Elina Noor, peneliti senior Program Asia di Carnegie Endowment for International Peace, mengatakan Indonesia dapat memanfaatkan sejarah ini sebagai keuntungan.

“Jakarta dapat membanggakan sejarah dan warisan hubungan yang telah terjalin sejak konferensi Bandung. Indonesia benar-benar berupaya memanfaatkan hubungan historis tersebut,” kata Noor.

Pada forum di Bali, bisnis menjadi fokus utama, tetapi politik juga ikut berperan.

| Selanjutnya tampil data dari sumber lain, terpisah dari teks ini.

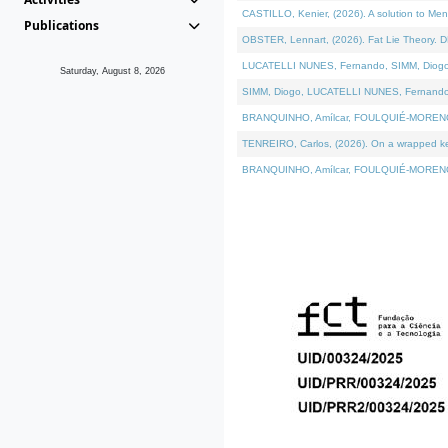
CASTILLO, Kenier, (2026). A solution to Me
Publications
OBSTER, Lennart, (2026). Fat Lie Theory. D
LUCATELLI NUNES, Fernando, SIMM, Diogo, VÁ
Saturday, August 8, 2026
SIMM, Diogo, LUCATELLI NUNES, Fernando, VÁK
BRANQUINHO, Amílcar, FOULQUIÉ-MORENO, Ana
TENREIRO, Carlos, (2026). On a wrapped kern
BRANQUINHO, Amílcar, FOULQUIÉ-MORENO, Ana,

Presiden Joko Widodo berupaya meningkatkan posisi Indonesia di panggung internasional, mempromosikan negaranya sebagai suara negara berkembang. Ia juga tetap membuka pilihan bagi negaranya di tengah memanasnya ketegangan AS-Tiongkok, kata Dorigne-Thomson.

“Ini adalah cara bagi Indonesia untuk menemukan cara baru dan tidak terjebak dalam ketegangan geopolitik semacam itu,” katanya. “Bagi mereka, Afrika adalah … cara baru untuk melayani kepentingan mereka.”